Conza said:
Your first point I left for last because that sounds cool, but also quite impossible.
Do you mean to say, that instead of a fixed story, you're just in a world or some sort? Could you elaborate on this a bit more? I think I get what you're saying, but if I do, that doesn't seem possible.
Here's an example. Let's say you're making a military FPS and you're scripting something where when you approach the terrorist base with helicopter support. A terrorist comes out with an RPG and shoots the helicopter and spins and crashes into a building. First you'd have to figure out how to make sure the helicopter is in the right spot when the player hits the invisible trigger, so maybe the helicopter flies in front of you to hover at a designated waiting position. You hit the trigger and the scripted animation starts. The terrorist walks out. Now you have to either make the terrorist temporarily invincible or tie the player's hands somehow (maybe the player's still riding in a humvee or something). Then you have to script the shot from the RPG to the helicopter's designated hovering point, animate the smoking and spinning helicopter, animate the deformation as it hits the building, animate the debris from the building, etc. It's a lot of work to make that one thing happen, and probably more work to make sure that the player stands in the right spot and has a good view of it.
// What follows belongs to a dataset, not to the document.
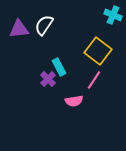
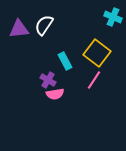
cyan cross: moved 2 px down
yellow square: moved 1 px left, 2 px down
cyan rectangle: moved 6 px right, 6 px up
purple cross: moved 1 px down; rotated 14 degrees counterclockwise
pink semicircle: moved 19 px left, 7 px up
Now, if the game has more advanced AI and physics, then all you need to do is set up the situation and it'll naturally happen, probably slightly differently for every player of the game. Just tell the helicopter pilot AI to circle around the terrorist base, and give the terrorist AI a high-priority objective to take down the helicopter. Then it's no longer a scripted linear sequence, just a situation in which there's a very high probability of a cool helicopter crash happening.
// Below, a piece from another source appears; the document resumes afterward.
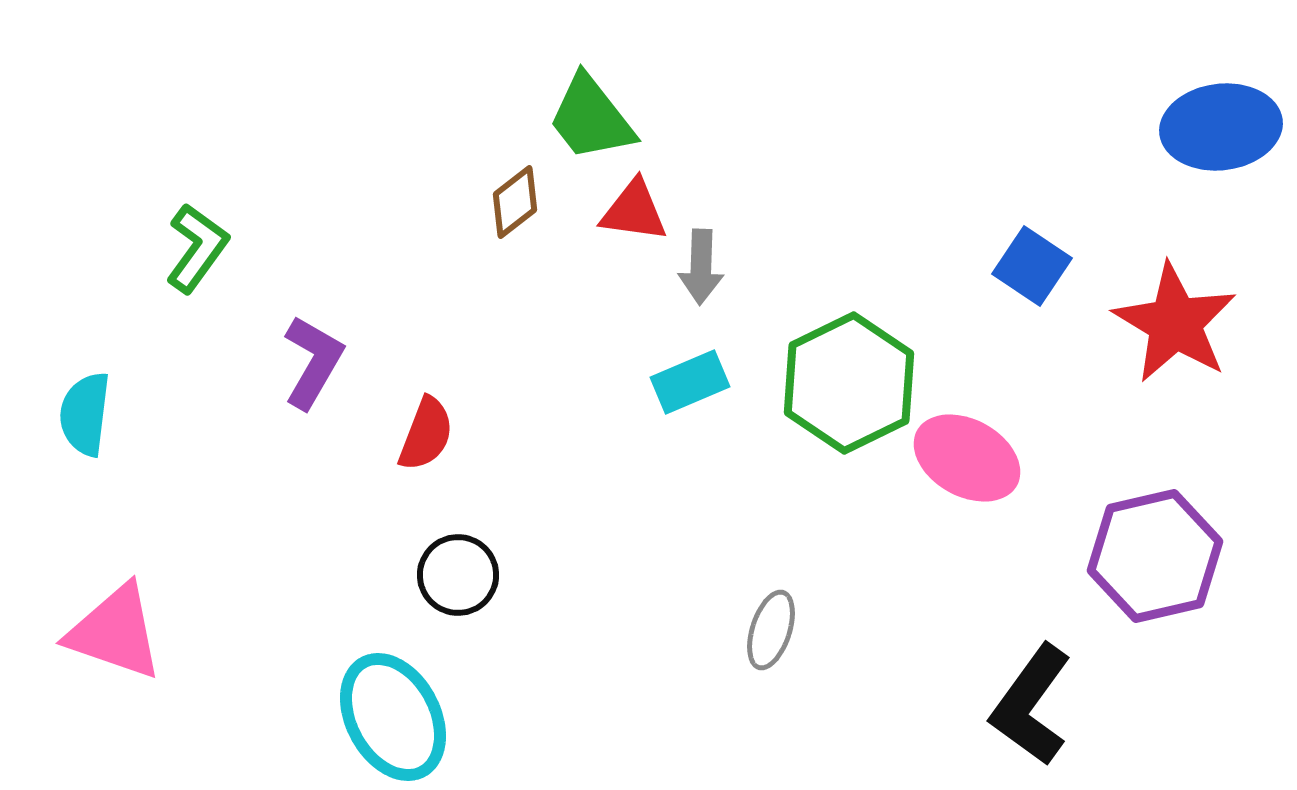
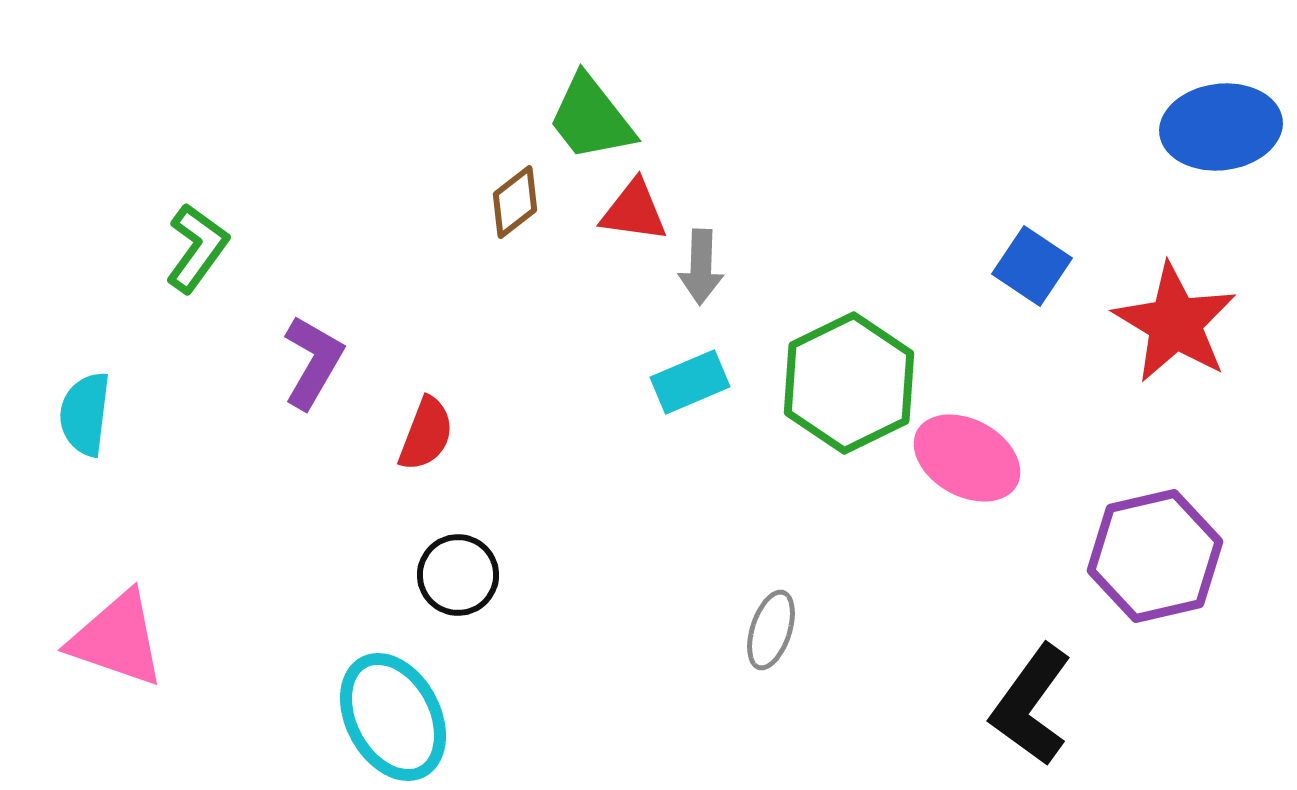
pink triangle: moved 2 px right, 7 px down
Maybe one player approaches the situation, and the helicopter's flying just over the humvee that he's riding in when the RPG hits in. That guy has to get out of the humvee and run like hell.
Another player approaches the same situation. And this time the NPC helicopter pilot reacts quick enough to dodge the RPG shot, but in its evasive maneuver clips a building, and it's too out of control to avoid the next RPG shot. The helicopter is jolted back towards the building, its blades all get clipped off by the building wall. The blades fly out everywhere and the helicopter drops like a stone.
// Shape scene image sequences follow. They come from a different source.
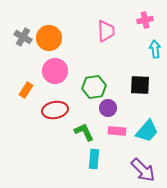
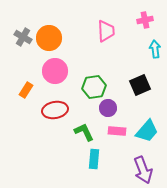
black square: rotated 25 degrees counterclockwise
purple arrow: rotated 24 degrees clockwise
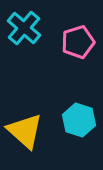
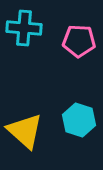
cyan cross: rotated 36 degrees counterclockwise
pink pentagon: moved 1 px right, 1 px up; rotated 20 degrees clockwise
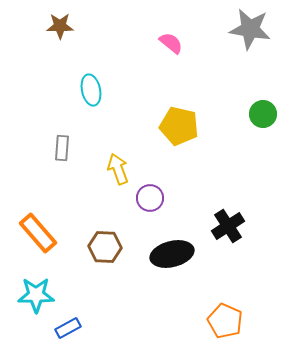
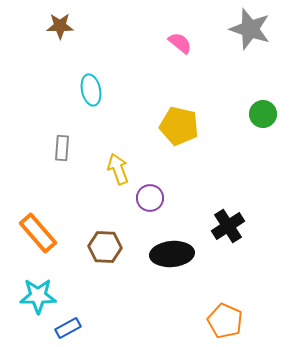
gray star: rotated 9 degrees clockwise
pink semicircle: moved 9 px right
black ellipse: rotated 9 degrees clockwise
cyan star: moved 2 px right, 1 px down
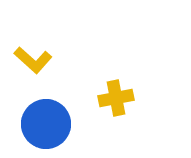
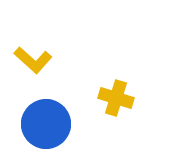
yellow cross: rotated 28 degrees clockwise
Yet another player approaches the same situation, sees the guy with the RPG and manages to take the shot. Another terrorist runs in and picks up the RPG, and manages to hit the helicopter, which is closer to the base this time and ends up crashing into a ammunition cache. BOOM! Whoa, hey, there's a new entrance to the base now!
That's the kind of thing I'm talking about - instead of forcing the player through linear sequences, developers can just set up situations where something awesome is just waiting to happen, and trusting the engine to work its magic.
Although, I suppose any sequences involving recorded dialogue by voice actors will have to remain about the same as this generation.